The softshell Nile turtle, also known as the African softshell turtle, is a species of freshwater turtle that can be found in various parts of Africa, including Egypt and Israel. In Israel, this species of turtle is commonly found along the banks of rivers pouring to the Med Sea.
First, the Softshell Nile turtles are relatively giant turtles with a carapace (shell) length of up to 60 cm (23 inches) and a weight of up to 20 kg (44 pounds). Furthermore, they are characterized by their soft, leathery shells, which lack the rigid, bony plates that most other turtle species have. So this soft shell makes them more vulnerable to predators, agile in the water, and better adapted for burrowing in soft sand.

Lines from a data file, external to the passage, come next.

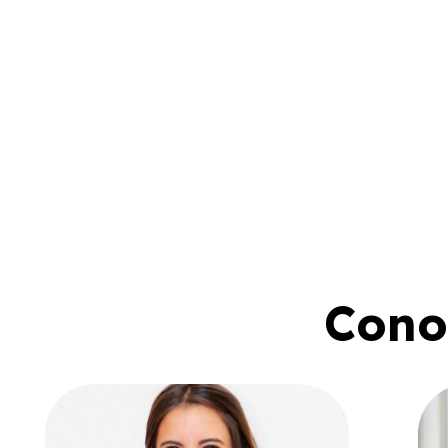
Conoc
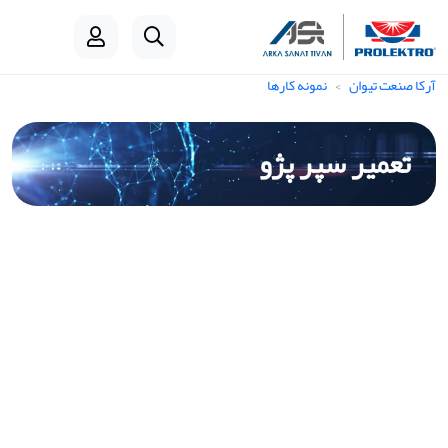
آرکا صنعت تیوان
نمونه کارها
تعمیر سپر پژو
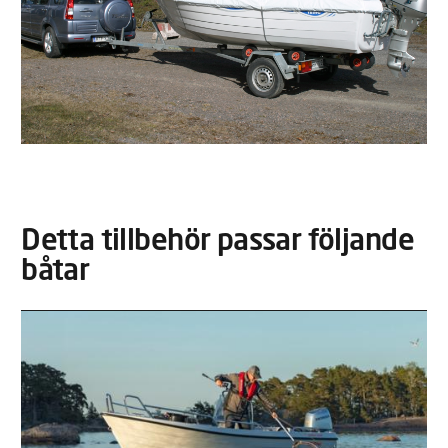
Detta tillbehör passar följande
båtar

Nile SoftShell Turtle In Israel
Moreover, In Israel, softshell Nile turtles are most commonly found in shallow, slow-moving freshwater bodies such as rivers, streams, and man-made ponds. They are also found in smaller tributaries that flow into the Dead Sea. These turtles are opportunistic feeders and will eat various prey, including fish, crustaceans, insects, and even carrion. Softshell Nile turtles are considered a vulnerable species in Israel, primarily due to habitat loss and degradation caused by human activities such as agriculture, urbanization, and water development. They are also hunted for meat and the pet trade, threatening survival.

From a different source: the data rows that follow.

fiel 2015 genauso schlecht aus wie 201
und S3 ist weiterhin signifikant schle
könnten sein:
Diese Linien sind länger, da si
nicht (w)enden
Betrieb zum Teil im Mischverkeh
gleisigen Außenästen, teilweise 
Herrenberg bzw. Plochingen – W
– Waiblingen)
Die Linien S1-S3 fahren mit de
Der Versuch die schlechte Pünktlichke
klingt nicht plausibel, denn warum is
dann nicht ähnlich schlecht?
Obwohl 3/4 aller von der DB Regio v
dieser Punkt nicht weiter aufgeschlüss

Last, Efforts are underway to protect and conserve Israel’s softshell Nile turtle population. These efforts include habitat restoration, monitoring of turtle populations, and education and outreach programs to raise awareness about the importance of protecting this species. So if you have kids and are touring Israel, you can take them to the Turtles rescue center. Here is a link to their website.
In conclusion, the African softshell turtle is an exciting and unique turtle found in Israel, with a soft, leathery shell and a range of fascinating behaviors and adaptations. While they face significant threats from human activities, ongoing conservation efforts provide hope for their continued survival in the wild.